▶ _Work to complete_
Take the line that holds "Ламинат Pergo Kalmar" and every line after it to the end of the entries, and repeat them exactly without the pictures.

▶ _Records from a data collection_
== Segment start ==
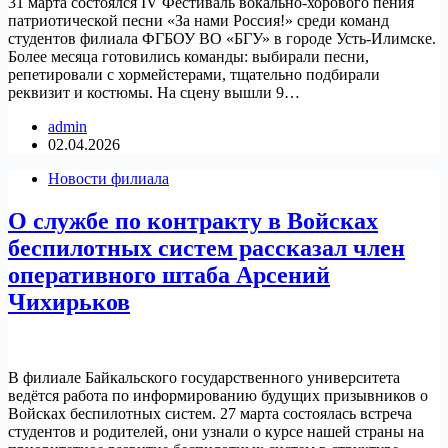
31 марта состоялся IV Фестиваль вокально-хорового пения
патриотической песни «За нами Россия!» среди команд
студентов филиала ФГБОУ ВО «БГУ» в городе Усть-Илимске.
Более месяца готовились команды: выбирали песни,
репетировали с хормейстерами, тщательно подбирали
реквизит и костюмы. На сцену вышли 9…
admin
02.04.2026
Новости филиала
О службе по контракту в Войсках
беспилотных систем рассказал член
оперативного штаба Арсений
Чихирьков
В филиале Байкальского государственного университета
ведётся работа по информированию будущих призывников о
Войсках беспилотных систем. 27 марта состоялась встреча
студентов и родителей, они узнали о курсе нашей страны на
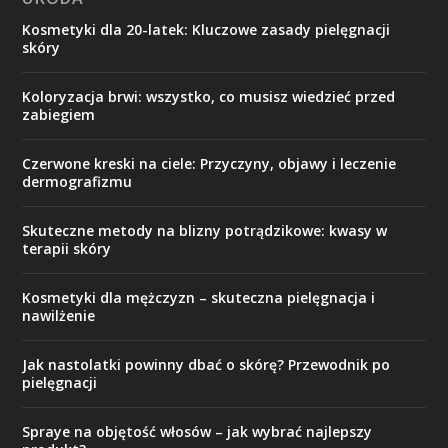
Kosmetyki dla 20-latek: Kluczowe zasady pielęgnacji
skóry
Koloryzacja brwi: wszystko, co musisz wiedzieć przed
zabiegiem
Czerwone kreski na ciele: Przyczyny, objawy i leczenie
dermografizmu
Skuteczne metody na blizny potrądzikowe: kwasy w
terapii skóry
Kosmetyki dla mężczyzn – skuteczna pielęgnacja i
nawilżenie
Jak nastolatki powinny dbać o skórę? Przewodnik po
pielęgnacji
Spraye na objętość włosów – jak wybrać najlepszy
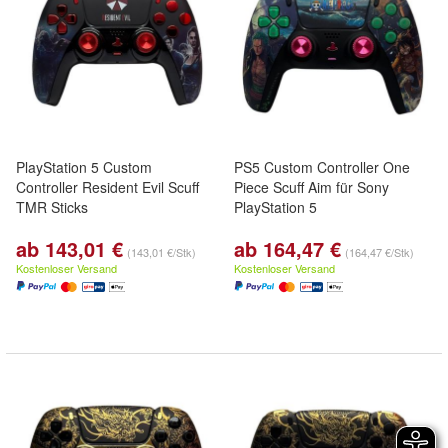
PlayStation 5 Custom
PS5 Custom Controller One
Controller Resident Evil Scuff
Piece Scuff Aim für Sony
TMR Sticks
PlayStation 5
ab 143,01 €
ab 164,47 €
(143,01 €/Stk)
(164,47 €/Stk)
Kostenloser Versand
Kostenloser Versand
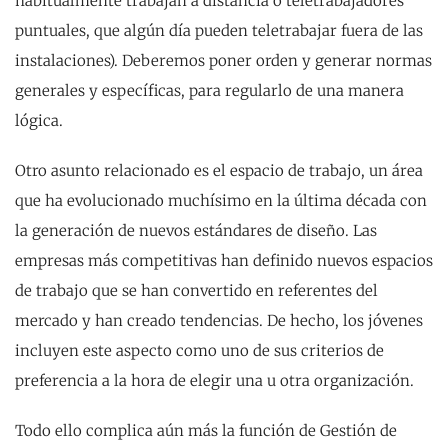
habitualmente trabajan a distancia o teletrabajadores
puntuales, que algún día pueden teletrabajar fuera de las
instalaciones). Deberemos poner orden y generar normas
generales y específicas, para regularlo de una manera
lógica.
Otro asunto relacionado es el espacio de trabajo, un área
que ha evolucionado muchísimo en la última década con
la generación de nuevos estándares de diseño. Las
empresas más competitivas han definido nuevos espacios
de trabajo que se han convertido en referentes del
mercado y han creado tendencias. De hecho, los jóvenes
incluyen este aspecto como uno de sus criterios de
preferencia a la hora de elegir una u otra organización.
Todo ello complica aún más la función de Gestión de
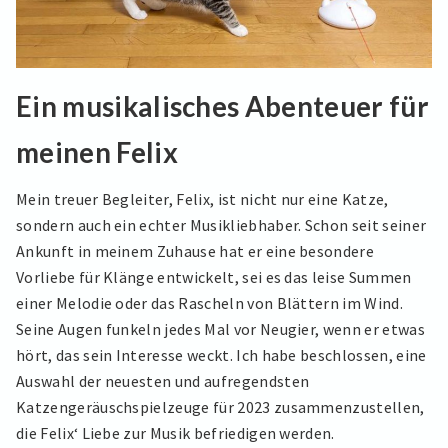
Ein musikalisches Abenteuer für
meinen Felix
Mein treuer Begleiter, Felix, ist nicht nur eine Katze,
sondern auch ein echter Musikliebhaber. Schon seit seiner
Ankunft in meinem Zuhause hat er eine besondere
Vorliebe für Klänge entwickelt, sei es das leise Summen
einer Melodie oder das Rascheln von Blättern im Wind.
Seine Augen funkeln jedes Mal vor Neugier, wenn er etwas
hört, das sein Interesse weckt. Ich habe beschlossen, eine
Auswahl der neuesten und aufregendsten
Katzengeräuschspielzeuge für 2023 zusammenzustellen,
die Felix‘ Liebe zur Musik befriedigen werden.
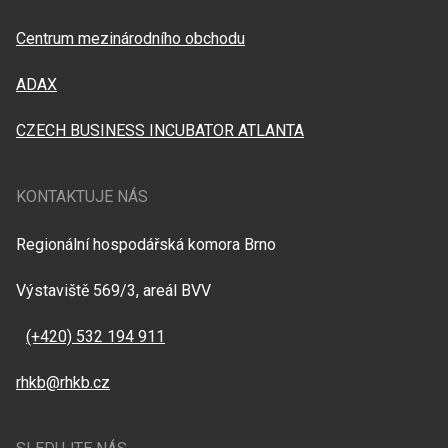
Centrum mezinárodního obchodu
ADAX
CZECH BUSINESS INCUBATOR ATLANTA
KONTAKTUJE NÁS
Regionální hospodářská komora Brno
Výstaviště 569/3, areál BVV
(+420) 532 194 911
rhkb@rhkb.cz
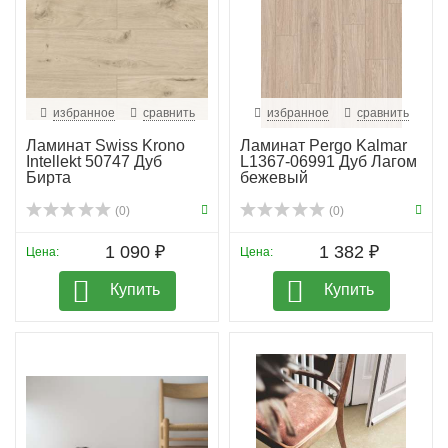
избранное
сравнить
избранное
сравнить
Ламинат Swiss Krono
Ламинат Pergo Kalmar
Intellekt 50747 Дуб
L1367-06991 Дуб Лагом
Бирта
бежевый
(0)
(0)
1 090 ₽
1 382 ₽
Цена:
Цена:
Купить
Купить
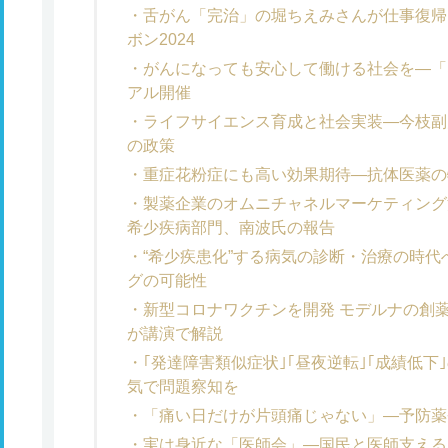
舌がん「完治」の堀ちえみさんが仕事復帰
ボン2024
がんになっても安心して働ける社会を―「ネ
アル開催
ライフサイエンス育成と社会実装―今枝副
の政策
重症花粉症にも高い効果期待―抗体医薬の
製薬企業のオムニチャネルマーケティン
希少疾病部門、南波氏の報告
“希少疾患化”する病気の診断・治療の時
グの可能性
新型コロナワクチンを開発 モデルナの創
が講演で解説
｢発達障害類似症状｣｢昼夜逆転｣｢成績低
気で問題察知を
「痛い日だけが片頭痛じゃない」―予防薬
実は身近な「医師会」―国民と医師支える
== Segment end ==
▶ _Task response_
Ламинат Pergo Kalmar
Intellekt 50747 Дуб
L1367-06991 Дуб Лагом
Бирта
бежевый
(0)
(0)
1 090 ₽
1 382 ₽
Цена:
Цена:
Купить
Купить
舌がん「完治」の堀ちえみさんが仕事復帰
ボン2024
がんになっても安心して働ける社会を―「ネ
アル開催
ライフサイエンス育成と社会実装―今枝副
の政策
重症花粉症にも高い効果期待―抗体医薬の
製薬企業のオムニチャネルマーケティン
希少疾病部門、南波氏の報告
“希少疾患化”する病気の診断・治療の時
グの可能性
新型コロナワクチンを開発 モデルナの創
が講演で解説
｢発達障害類似症状｣｢昼夜逆転｣｢成績低
気で問題察知を
「痛い日だけが片頭痛じゃない」―予防薬
実は身近な「医師会」―国民と医師支える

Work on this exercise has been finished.